Classification of Parallel Computers

graph TD
    PS[Parallel System] --> SIMD
    PS --> MIMD
    MIMD --> DM[Distributed Memory]
    DM --> MPP
    DM --> NOW
    DM --> Clusters
    MIMD --> SM[Shared Memory]
    SM --> UMA
    SM --> NUMA
    SM --> COMA
    NUMA --> ccNUMA
    NUMA --> ncNUMA

Classification of Memory

Distributed Memory

Architecture
Programming Model: Message passing.
Types
- MPP Massive Parallel System
  - Specialized system
  - Unified Operating system
  - Most Super computers run this
- NOW Network of Workstations
  - Loosely connected group of individual computers with “standard” network
- Cluster
  - Network of Computers with high performance network.
  - Separate instance of operating system.

Shared Memory

center

Programming model: Shared variables.
Simultaneous access to the same variable is not allowed.
Types
- NUMA
  - Each Processor has has a local memory which can be accessed by other processors.
  - DIR → Directory.
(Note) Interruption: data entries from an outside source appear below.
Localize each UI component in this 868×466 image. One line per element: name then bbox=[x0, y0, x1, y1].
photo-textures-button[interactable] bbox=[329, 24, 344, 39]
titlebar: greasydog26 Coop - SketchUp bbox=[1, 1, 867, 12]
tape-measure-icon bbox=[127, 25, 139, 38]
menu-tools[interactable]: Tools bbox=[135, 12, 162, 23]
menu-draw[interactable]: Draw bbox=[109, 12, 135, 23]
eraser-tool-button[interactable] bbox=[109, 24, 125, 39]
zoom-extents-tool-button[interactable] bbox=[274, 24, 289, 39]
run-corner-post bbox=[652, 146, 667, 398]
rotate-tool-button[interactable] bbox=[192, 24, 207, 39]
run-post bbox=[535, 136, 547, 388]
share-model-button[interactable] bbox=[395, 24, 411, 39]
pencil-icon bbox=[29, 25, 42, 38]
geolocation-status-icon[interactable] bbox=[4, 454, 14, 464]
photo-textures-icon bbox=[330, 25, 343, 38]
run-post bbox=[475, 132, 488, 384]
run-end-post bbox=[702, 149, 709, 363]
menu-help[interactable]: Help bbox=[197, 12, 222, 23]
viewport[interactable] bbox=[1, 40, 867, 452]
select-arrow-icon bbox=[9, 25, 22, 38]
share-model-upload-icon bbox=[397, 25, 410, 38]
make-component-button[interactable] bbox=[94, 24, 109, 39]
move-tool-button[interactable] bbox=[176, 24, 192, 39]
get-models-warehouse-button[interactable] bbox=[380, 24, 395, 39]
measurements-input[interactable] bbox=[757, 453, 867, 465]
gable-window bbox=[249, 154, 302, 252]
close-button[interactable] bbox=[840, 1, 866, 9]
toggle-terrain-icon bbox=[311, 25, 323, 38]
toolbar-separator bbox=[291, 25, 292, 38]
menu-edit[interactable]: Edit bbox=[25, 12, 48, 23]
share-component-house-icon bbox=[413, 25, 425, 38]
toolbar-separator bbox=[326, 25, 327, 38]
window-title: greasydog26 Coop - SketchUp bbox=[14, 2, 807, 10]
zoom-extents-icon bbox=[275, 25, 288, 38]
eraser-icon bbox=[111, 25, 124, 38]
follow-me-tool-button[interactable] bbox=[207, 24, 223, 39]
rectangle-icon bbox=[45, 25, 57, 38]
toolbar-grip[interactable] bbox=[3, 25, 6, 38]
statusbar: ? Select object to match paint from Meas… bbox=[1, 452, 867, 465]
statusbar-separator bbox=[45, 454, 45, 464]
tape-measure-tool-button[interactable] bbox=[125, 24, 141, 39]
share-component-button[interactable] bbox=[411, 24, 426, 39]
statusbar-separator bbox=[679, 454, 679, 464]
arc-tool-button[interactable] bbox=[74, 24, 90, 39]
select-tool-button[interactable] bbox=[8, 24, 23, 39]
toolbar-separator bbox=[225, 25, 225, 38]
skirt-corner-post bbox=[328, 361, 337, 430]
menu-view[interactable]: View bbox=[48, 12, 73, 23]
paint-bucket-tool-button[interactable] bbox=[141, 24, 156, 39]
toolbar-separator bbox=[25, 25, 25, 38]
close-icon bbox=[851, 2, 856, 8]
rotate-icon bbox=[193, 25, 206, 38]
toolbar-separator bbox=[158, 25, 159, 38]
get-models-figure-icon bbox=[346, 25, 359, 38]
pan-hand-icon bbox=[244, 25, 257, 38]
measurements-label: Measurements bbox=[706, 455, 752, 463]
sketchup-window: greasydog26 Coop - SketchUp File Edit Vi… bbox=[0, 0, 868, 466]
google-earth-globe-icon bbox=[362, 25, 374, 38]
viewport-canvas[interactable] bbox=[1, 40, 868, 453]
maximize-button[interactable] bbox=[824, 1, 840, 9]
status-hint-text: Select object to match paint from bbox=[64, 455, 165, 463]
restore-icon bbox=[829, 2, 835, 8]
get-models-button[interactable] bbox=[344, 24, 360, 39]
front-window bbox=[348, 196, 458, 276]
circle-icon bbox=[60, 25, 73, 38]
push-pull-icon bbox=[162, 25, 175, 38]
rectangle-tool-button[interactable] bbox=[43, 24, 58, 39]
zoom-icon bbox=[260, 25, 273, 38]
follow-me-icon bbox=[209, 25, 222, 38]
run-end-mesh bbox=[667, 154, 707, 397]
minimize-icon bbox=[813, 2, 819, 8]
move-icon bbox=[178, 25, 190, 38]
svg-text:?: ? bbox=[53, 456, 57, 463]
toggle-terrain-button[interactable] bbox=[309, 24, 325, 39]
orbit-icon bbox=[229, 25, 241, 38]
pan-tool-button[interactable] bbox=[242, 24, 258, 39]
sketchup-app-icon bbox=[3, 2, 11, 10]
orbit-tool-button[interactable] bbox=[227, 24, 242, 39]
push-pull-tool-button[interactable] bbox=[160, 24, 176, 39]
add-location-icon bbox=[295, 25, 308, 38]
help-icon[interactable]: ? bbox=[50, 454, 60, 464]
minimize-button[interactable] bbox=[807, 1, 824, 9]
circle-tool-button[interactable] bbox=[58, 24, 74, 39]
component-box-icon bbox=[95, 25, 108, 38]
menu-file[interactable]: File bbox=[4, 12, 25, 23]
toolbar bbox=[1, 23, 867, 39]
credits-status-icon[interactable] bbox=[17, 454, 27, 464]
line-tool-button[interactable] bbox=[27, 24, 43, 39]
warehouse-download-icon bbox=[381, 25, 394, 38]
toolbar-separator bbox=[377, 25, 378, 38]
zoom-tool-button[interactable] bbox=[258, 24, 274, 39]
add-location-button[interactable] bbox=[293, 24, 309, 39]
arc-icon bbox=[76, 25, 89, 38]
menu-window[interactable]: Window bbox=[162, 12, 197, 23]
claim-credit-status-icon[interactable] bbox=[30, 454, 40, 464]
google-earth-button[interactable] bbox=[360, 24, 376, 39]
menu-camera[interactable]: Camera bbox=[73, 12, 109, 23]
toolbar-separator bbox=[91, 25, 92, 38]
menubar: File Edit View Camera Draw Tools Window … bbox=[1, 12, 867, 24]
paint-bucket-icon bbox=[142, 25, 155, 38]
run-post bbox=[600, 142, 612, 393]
Stores information regarding the files in cache. Like a registry.
  - During memory access the DIR is read to know if the file should be accessed from the cache or from memory.
- ccNUMA: Cache Coherent non-Uniform Memory Access
- nccNUMA: non-ccNUMA
- COMA: Cache only memory access
  - TAG → It is an identifier for each Datum.
  - Datum migrates to where it is needed, hence you need a TAG to identify the data.
  - Here the memory is accessed through the cache only.
  - This means that this if the same data is being used, the access operation is much faster.

Understanding the architecture is essential to writing efficient programs.

Example:
- Caches are accessed in form of cache lines of fixed size - like a bus transporting people, it has the same energy is used to transport 1 person and 100 passengers.
- To avoid Cache misses, data should be processed continuously. (cache miss: it occurs when the program looks at the DIR and doesn’t find what’s required hence it searches for it in memory which is expensive)

Code example

for (int i = 0; i < x; i++) {
    for (int j = 0; j < y; j++) {
        data1[i + x * j] = func(i, j); // Data 1 
        data2[j + y * i] = func(i, j); // Data 2
    }
}

Loop 1 (Faster) exhibits sequential memory access. As the inner loop increments j, the expression i * x + j accesses consecutive memory locations (k, k+1, k+2, …). This pattern takes full advantage of the cache. After the first access, the next several required data points are already in the fast cache, leading to a high “cache hit” rate.
Loop 2 (Slower) exhibits strided memory access. As the inner loop increments j, the expression j * y + i jumps through memory in large steps (strides of size y). Each access likely requires fetching a new cache line from slow main memory, causing a “cache miss” on almost every iteration.

Networks

center

Distance between nodes
- Shortest path in # edges between two nodes. (#→ number of something )
Degree
- Largest number of edges at a node.
Diameter
- Largest distance between two nodes.

Examples

Fully connected Network
Linear network
Ring network or 1D Torus
dD Torus (d→ dimension)
D-Dimensional hypercube
- Nodes $N = 2^{d}$
- Node connected with $d$ neighbours.
- indexed by $d$ bits.
- Diameter = $d$ = $lo g_{2} N$
- Degree = $d$ = $lo g_{2} N$
- Node index differ from neighbor’s index by 1 bit.
- Patch through the network changes bit at a time
  - 000→001→101→111
- Distance between nodes = # Bits different in the index
- Hamming Distance: number of non-matching bits two words of same length.(How many bits have to be changed to go from one data to another data.)